### WHAT TO WORK ON
Find the string "игры" in the listing below and return each line it appears in.

### DATA LISTING
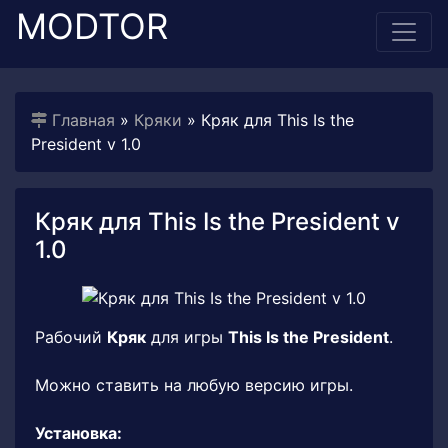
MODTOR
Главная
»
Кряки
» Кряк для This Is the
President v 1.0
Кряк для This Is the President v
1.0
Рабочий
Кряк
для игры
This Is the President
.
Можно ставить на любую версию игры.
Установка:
==
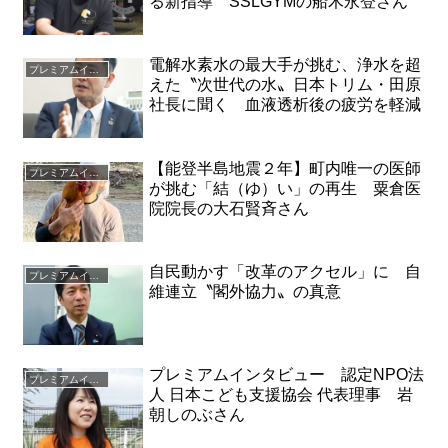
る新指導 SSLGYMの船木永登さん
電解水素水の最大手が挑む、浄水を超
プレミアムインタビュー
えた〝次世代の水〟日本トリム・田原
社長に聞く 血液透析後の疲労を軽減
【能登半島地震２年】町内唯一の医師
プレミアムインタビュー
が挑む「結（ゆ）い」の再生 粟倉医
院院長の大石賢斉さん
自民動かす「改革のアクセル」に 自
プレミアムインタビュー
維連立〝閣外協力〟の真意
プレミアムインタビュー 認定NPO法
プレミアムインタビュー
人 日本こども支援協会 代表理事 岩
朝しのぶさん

### OUTPUT BELOW
для игры
Можно ставить на любую версию игры.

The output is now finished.